Yes. The existing EIA needs review, including whether the 25 conditions and 60 amendments have actually been followed. The central empowered committee (CEC), a statutory Supreme Court body under MoEF guidance, should visit the site to examine the muck management plan, drainage plan, evacuation routes and monsoon protocols. The CEC must mandatorily submit reports to the MoEF and SEIAA every six months—these need scrutiny. Monitoring is a shared state-central responsibility that needs to be ensured.
It should also be examined whether the DPR is outdated in light of the devastating 2024 Wayanad landslide, which altered the region’s geomorphological and hydrogeological profile. Did the DPR account for more frequent cloudbursts, intense rainfall and a changing groundwater regime under climate change?
Is it fair to argue Wayanad’s healthcare suffers without faster access to Kozhikode hospitals?
Not entirely. Existing govt hospitals in Wayanad could be upgraded to speciality and super-speciality care at a fraction of the Rs 2,134 crore project cost, avoiding the ecological and wildlife risks of tunnelling through a landslide-prone zone.

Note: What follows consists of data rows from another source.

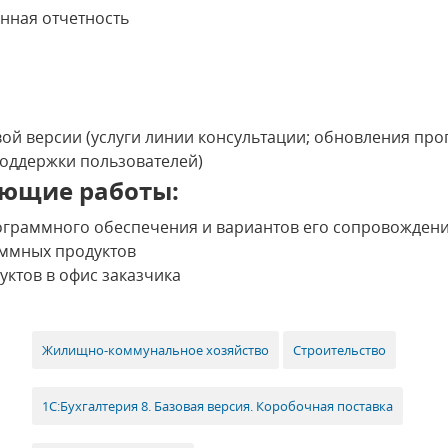
нная отчетность
ой версии (услуги линии консультации; обновления про
поддержки пользователей)
ющие работы:
ограммного обеспечения и вариантов его сопровожден
ммных продуктов
ктов в офис заказчика
Жилищно-коммунальное хозяйство
Строительство
1С:Бухгалтерия 8. Базовая версия. Коробочная поставка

Improving road connectivity to interior areas like Muthanga would also widen medical access. Whether this project is worth its environmental cost needs examination.
What disaster mitigation measures should the state adopt?
Kerala remains strong on post-disaster response but lags in preparedness, prevention and mitigation. Disaster management should be included in school syllabi. Given rising urbanisation, often mistaken for development, city dwellers face growing exposure to climate-induced events. Urban master plans need revision to make green and open spaces mandatory.
India also lacks a building code requiring structures resilient to multiple disaster types. A bigger challenge is the absence of land-use policy, allowing construction virtually anywhere; this must change.
The KSDMA itself needs restructuring, bringing in external experts across sectors.
Should govt and communities work together on disaster mitigation?
Yes. Community members who know the terrain are usually the first responders, making combined govt-community efforts far more effective. Kerala lacks a culture of partnering with NGOs on preparedness, prevention, mitigation and recovery. Bangladesh offers the best model for NGO involvement in disaster management, and neighbouring Tamil Nadu is also doing commendable work in this space.
Disclaimer
Views expressed above are the author’s own.